Nous avions voulu une logistique aussi légère que possible : deux landrover, celle de René Brosset, et la mienne, encadrant un camion dont le frêt était essentiellement constitué de fûts d’eau de 200 litres.

La première journée fut à la fois un avant-gout et un apprentissage de ce qui nous attendait. Elle se déroula lentement, au rythme d’une vitesse de croisière ralentie par une progression dans le sable souvent erratique et par des manœuvres parfois acrobatiques pour franchir les dunes. Mais nous étions dans notre élément, avec ce sentiment de liberté que nous apportait chaque fois la perspective d’une expédition à notre guise vers l’inconnu…

C’est le deuxième jour que tout aurait dû s’arrêter…La matinée était déjà bien avancée et j’ouvrais la marche, tout en dégustant le paysage lunaire qui s’offrait à moi au-delà de mon volant. Je m’arrêtais régulièrement pour vérifier qu’on suivait derrière, en l’occurrence le camion. Mais cette fois-ci, la pause s’éternisa et ce fut finalement la landrover de René qui apparut…Le verdict tomba : le camion était immobilisé, on ne pouvait plus passer les vitesses ! Or, on était déjà à deux jours de la piste du retour…

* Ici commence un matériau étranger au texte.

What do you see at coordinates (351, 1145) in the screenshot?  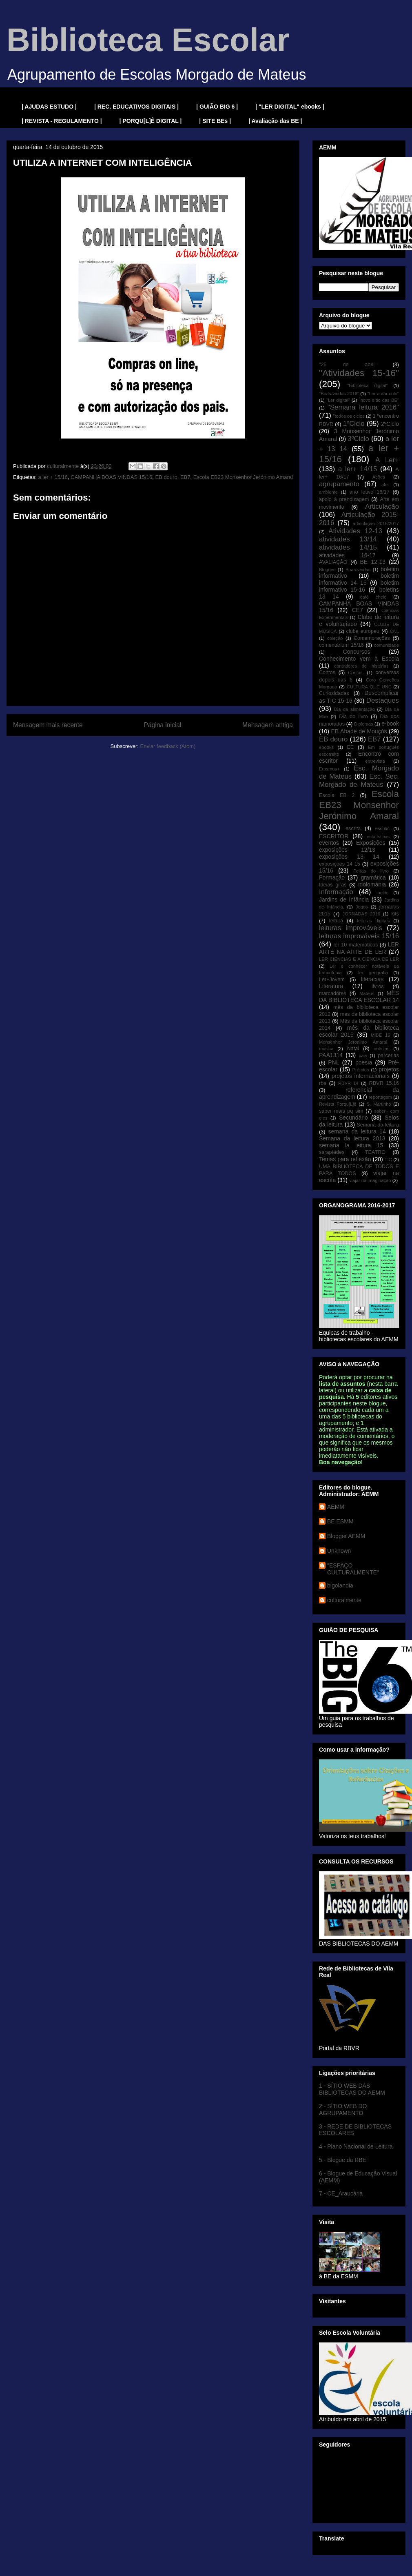 I see `semana la leitura 15` at bounding box center [351, 1145].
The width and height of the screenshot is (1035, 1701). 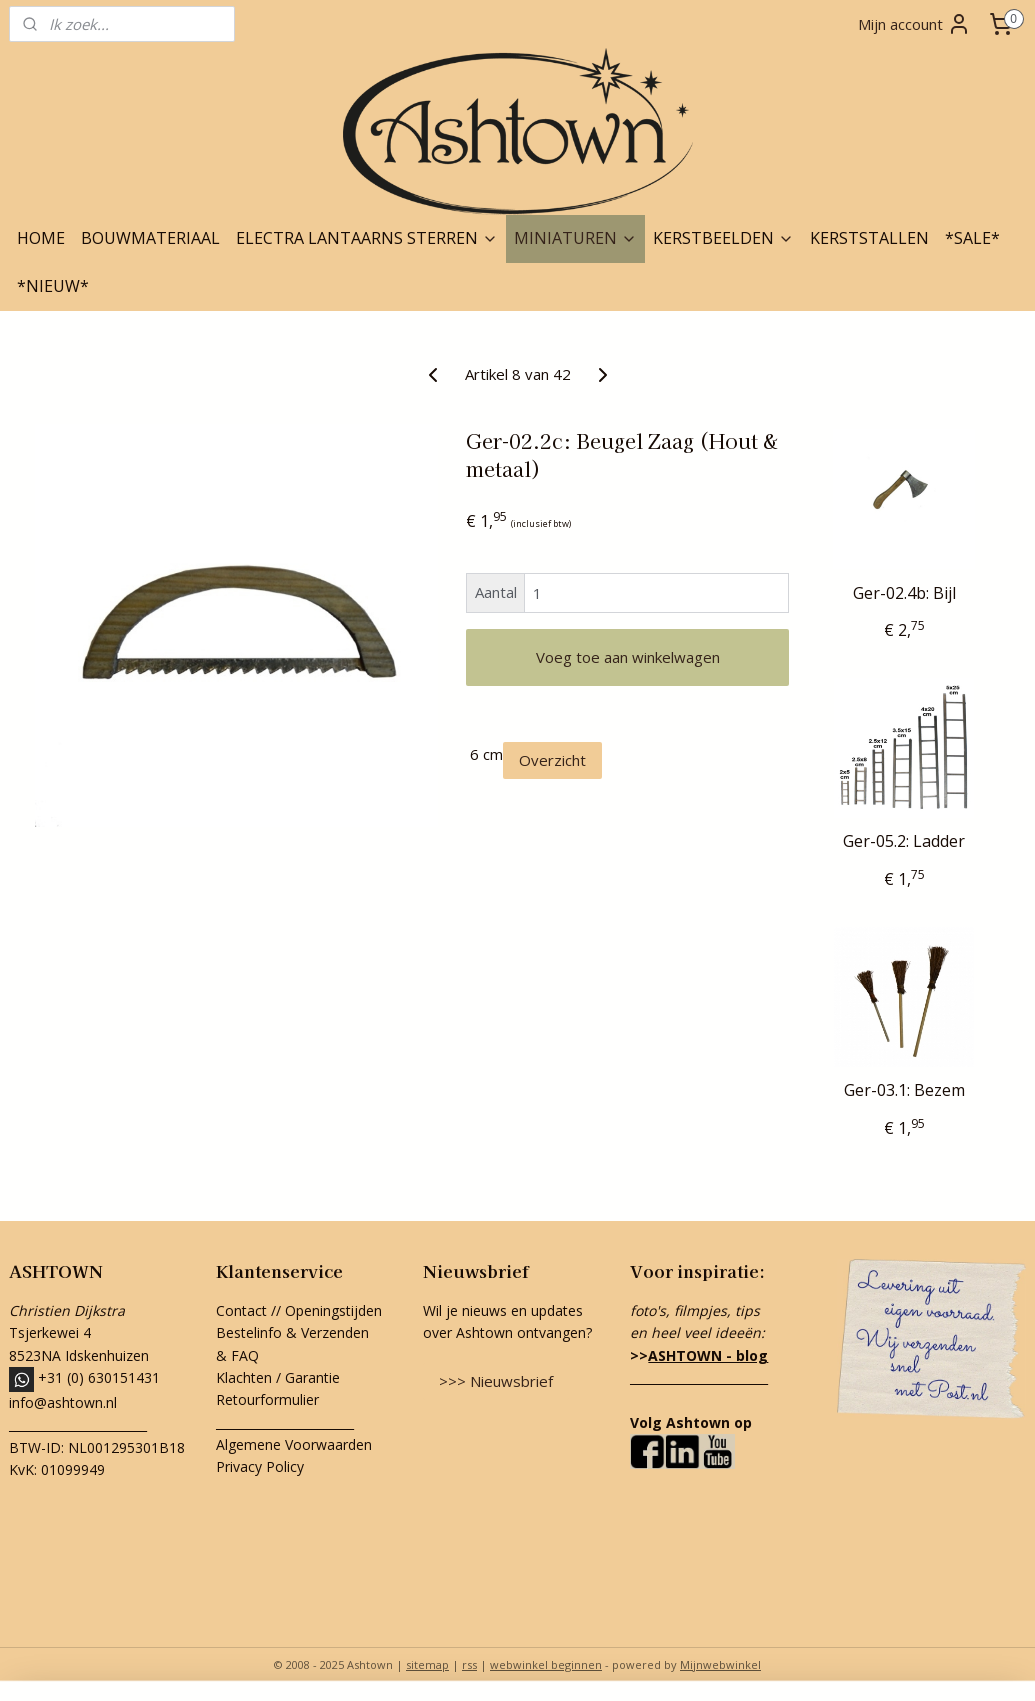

Cela aurait dû être une panne rédhibitoire, mais c’était sans compter avec la débrouillardise des chauffeurs de la base de Dakar…Celui de notre camion expliqua – sans nous dire comme c’est bizarre –, que c’était simplement une question de « clavette » et qu’il pouvait la remplacer…par du fil de fer ! Le suspense dura un petit moment, mais chose dite, chose faite et le camion repartit !

Ne pas avoir fait demi-tour signifiait que nous avions confiance, mais la clavette « made in desert » de notre chauffeur aura été une véritable épée de Damoclès tout au long des huit jours que dura notre périple. Mais nous n’y pensions pas, soutenus que nous étions par l’adrénaline qui nous poussait à avancer sans états d’âme…

Tout se passa bien finalement, grâce à un chauffeur qui était béni des dieux ou qui était né avec un manuel du système D dans la bouche ! La boucle prévue fut bouclée, après avoir bien sur abordé à les toucher les dents rocheuses qui étaient à l’origine de notre folle équipée. On en ramena, imaginez, un échantillon de « zoisitite à corindon « !

Cette fois-là encore ce fut « chaud », au sens propre comme au sens figuré, mais nous étions alors jeunes et beaux et ne reculions devant rien….

…sauf peut-être, au marché de Dakar, devant la mama au boubou coloré qui dans un accès de colère brandissait un couteau en nous menaçant, dans un langage tout aussi coloré que son boubou, de nous couper les .……. !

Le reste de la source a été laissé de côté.